What is active vs. passive investing? Active investing requires a buyer to make proactive efforts to make money, like consistently buying and selling or monitoring the market. Passive investing is also known as “buy-and-hold” investing; that is, relying on a long-term investment to make you money. The active investor can be thought of as a person going in and out of the market, depending on how the market is behaving. The passive investor may have chosen what is deemed to be reliable and will pay off in the long run.
Active investors appear to be careful but have a potential for being impulsive if something sounds like it’s a good idea. Passive investors rely more on empirical or historical evidence of the performance of an investment, or on the solid feasibility of a venture, where they are assured of a return on their investment.
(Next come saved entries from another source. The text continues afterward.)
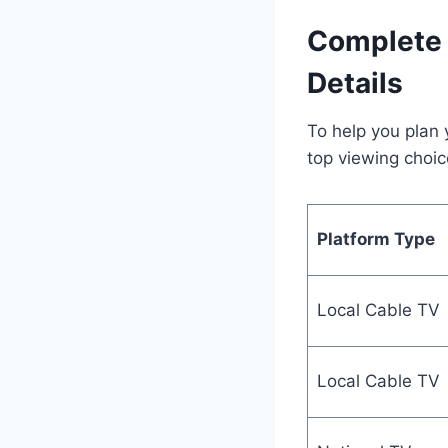
Complete 
Details
To help you plan 
top viewing choic
Platform Type
Local Cable TV
Local Cable TV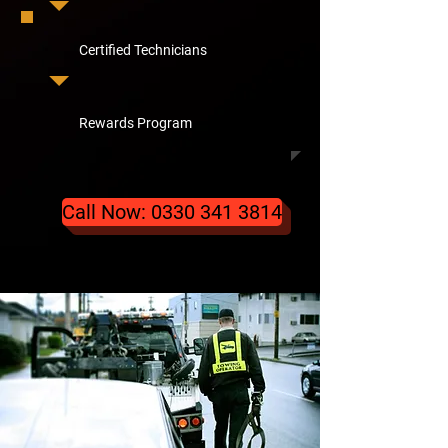
Certified Technicians
Rewards Program
Call Now: 0330 341 3814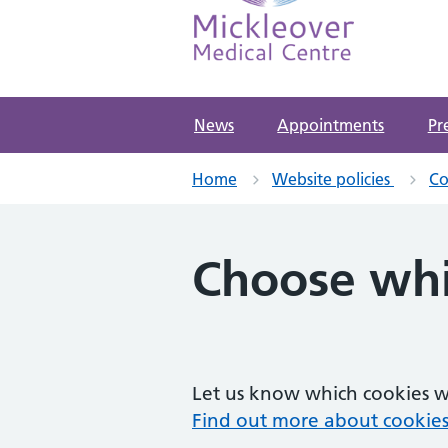
Mickleover Medical Ce
NHS GP Surgery in Derby
News
Appointments
Pr
Home
Website policies
Co
Choose whi
Let us know which cookies we
Find out more about cookies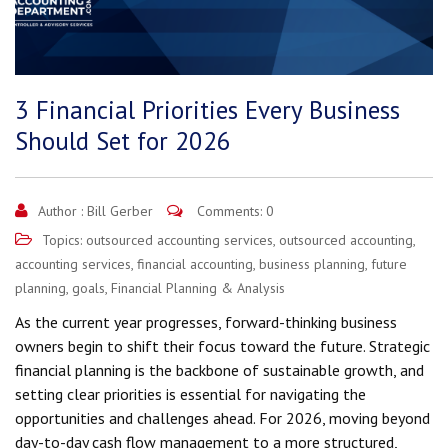
3 Financial Priorities Every Business
Should Set for 2026
Author :
Bill Gerber
Comments: 0
Topics:
outsourced accounting services
,
outsourced accounting
,
accounting services
,
financial accounting
,
business planning
,
future
planning
,
goals
,
Financial Planning & Analysis
As the current year progresses, forward-thinking business
owners begin to shift their focus toward the future. Strategic
financial planning is the backbone of sustainable growth, and
setting clear priorities is essential for navigating the
opportunities and challenges ahead. For 2026, moving beyond
day-to-day cash flow management to a more structured,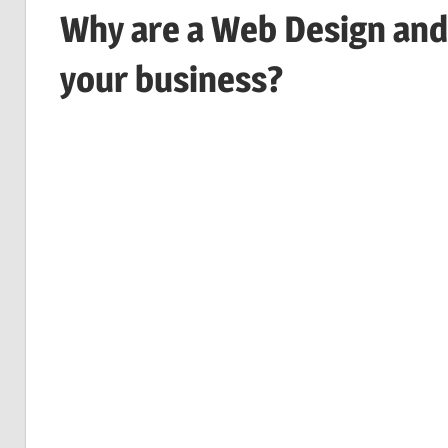
Why are a Web Design and
your business?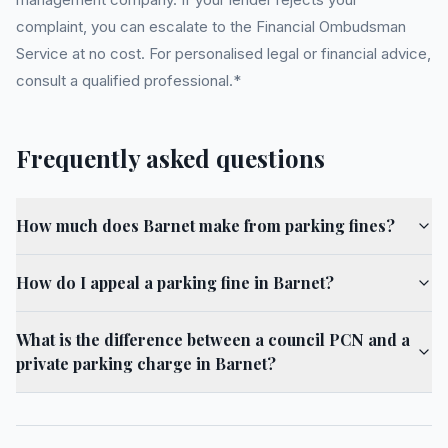
complaint, you can escalate to the Financial Ombudsman
Service at no cost. For personalised legal or financial advice,
consult a qualified professional.*
Frequently asked questions
How much does Barnet make from parking fines?
How do I appeal a parking fine in Barnet?
What is the difference between a council PCN and a
private parking charge in Barnet?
There is a parallel in how people invest in everything else, like a relationship or a business. Come to think of it, relationships are sometimes thought of as businesses. People invest in each other because they are looking for some kind of return – financial, emotional, or physical. This has been the basis for marriages over centuries, especially those that were arranged, because the goal was always a merger of powers or financial gain. Not too far removed from how individuals act today (arranged or not). But of course, finances are not always at the forefront of relationships. Actually being in love or finding compatibility are factors too.
Just remember that what you invest in gets you what you think you want as a return. You may get lucky if happiness is a result or you may regret the option you’ve chosen (or discovered that you really didn’t want what you thought you did).